● Your instructions: Below is a set of records; print all of them exactly as written.

*** Records supplied

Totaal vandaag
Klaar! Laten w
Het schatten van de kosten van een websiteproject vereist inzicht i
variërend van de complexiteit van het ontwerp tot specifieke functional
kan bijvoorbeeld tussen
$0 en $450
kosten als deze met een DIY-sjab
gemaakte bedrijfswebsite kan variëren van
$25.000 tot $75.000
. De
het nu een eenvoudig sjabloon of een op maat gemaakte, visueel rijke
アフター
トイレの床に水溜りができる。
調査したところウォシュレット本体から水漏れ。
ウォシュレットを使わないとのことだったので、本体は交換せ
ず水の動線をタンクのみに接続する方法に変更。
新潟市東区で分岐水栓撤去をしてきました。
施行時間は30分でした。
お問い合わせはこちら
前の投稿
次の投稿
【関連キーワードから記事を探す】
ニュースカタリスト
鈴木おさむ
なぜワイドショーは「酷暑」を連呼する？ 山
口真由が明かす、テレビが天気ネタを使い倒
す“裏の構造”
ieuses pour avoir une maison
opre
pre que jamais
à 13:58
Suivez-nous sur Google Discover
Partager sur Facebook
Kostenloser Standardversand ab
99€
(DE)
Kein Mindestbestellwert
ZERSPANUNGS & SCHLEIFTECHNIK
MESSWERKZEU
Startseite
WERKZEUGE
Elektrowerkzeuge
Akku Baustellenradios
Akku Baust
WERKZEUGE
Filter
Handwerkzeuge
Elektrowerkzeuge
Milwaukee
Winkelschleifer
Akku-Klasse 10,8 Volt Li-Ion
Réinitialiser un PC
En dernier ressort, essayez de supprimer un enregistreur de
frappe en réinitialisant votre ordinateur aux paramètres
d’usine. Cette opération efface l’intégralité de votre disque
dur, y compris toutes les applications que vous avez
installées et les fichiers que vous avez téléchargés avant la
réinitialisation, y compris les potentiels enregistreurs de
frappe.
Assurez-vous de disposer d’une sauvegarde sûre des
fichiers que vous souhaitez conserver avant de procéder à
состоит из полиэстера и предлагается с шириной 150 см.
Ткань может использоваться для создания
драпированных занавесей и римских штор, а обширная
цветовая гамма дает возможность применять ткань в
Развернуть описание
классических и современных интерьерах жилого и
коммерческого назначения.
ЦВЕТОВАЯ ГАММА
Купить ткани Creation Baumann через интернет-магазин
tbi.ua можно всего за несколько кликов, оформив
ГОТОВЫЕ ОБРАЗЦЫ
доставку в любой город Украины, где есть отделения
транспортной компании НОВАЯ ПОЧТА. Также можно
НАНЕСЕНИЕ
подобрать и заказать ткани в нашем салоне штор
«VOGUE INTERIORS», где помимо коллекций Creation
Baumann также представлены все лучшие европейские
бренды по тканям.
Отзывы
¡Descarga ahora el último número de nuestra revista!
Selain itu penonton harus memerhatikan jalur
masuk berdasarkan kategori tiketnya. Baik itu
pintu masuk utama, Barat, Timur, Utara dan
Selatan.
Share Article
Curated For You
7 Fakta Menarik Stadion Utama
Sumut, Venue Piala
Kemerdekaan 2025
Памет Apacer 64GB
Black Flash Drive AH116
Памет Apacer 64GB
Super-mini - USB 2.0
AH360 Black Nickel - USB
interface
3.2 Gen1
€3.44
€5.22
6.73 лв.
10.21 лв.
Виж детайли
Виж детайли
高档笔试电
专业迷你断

******

● Solution:
Totaal vandaag
Klaar! Laten w
Het schatten van de kosten van een websiteproject vereist inzicht i
variërend van de complexiteit van het ontwerp tot specifieke functional
kan bijvoorbeeld tussen
$0 en $450
kosten als deze met een DIY-sjab
gemaakte bedrijfswebsite kan variëren van
$25.000 tot $75.000
. De
het nu een eenvoudig sjabloon of een op maat gemaakte, visueel rijke
アフター
トイレの床に水溜りができる。
調査したところウォシュレット本体から水漏れ。
ウォシュレットを使わないとのことだったので、本体は交換せ
ず水の動線をタンクのみに接続する方法に変更。
新潟市東区で分岐水栓撤去をしてきました。
施行時間は30分でした。
お問い合わせはこちら
前の投稿
次の投稿
【関連キーワードから記事を探す】
ニュースカタリスト
鈴木おさむ
なぜワイドショーは「酷暑」を連呼する？ 山
口真由が明かす、テレビが天気ネタを使い倒
す“裏の構造”
ieuses pour avoir une maison
opre
pre que jamais
à 13:58
Suivez-nous sur Google Discover
Partager sur Facebook
Kostenloser Standardversand ab
99€
(DE)
Kein Mindestbestellwert
ZERSPANUNGS & SCHLEIFTECHNIK
MESSWERKZEU
Startseite
WERKZEUGE
Elektrowerkzeuge
Akku Baustellenradios
Akku Baust
WERKZEUGE
Filter
Handwerkzeuge
Elektrowerkzeuge
Milwaukee
Winkelschleifer
Akku-Klasse 10,8 Volt Li-Ion
Réinitialiser un PC
En dernier ressort, essayez de supprimer un enregistreur de
frappe en réinitialisant votre ordinateur aux paramètres
d’usine. Cette opération efface l’intégralité de votre disque
dur, y compris toutes les applications que vous avez
installées et les fichiers que vous avez téléchargés avant la
réinitialisation, y compris les potentiels enregistreurs de
frappe.
Assurez-vous de disposer d’une sauvegarde sûre des
fichiers que vous souhaitez conserver avant de procéder à
состоит из полиэстера и предлагается с шириной 150 см.
Ткань может использоваться для создания
драпированных занавесей и римских штор, а обширная
цветовая гамма дает возможность применять ткань в
Развернуть описание
классических и современных интерьерах жилого и
коммерческого назначения.
ЦВЕТОВАЯ ГАММА
Купить ткани Creation Baumann через интернет-магазин
tbi.ua можно всего за несколько кликов, оформив
ГОТОВЫЕ ОБРАЗЦЫ
доставку в любой город Украины, где есть отделения
транспортной компании НОВАЯ ПОЧТА. Также можно
НАНЕСЕНИЕ
подобрать и заказать ткани в нашем салоне штор
«VOGUE INTERIORS», где помимо коллекций Creation
Baumann также представлены все лучшие европейские
бренды по тканям.
Отзывы
¡Descarga ahora el último número de nuestra revista!
Selain itu penonton harus memerhatikan jalur
masuk berdasarkan kategori tiketnya. Baik itu
pintu masuk utama, Barat, Timur, Utara dan
Selatan.
Share Article
Curated For You
7 Fakta Menarik Stadion Utama
Sumut, Venue Piala
Kemerdekaan 2025
Памет Apacer 64GB
Black Flash Drive AH116
Памет Apacer 64GB
Super-mini - USB 2.0
AH360 Black Nickel - USB
interface
3.2 Gen1
€3.44
€5.22
6.73 лв.
10.21 лв.
Виж детайли
Виж детайли
高档笔试电
专业迷你断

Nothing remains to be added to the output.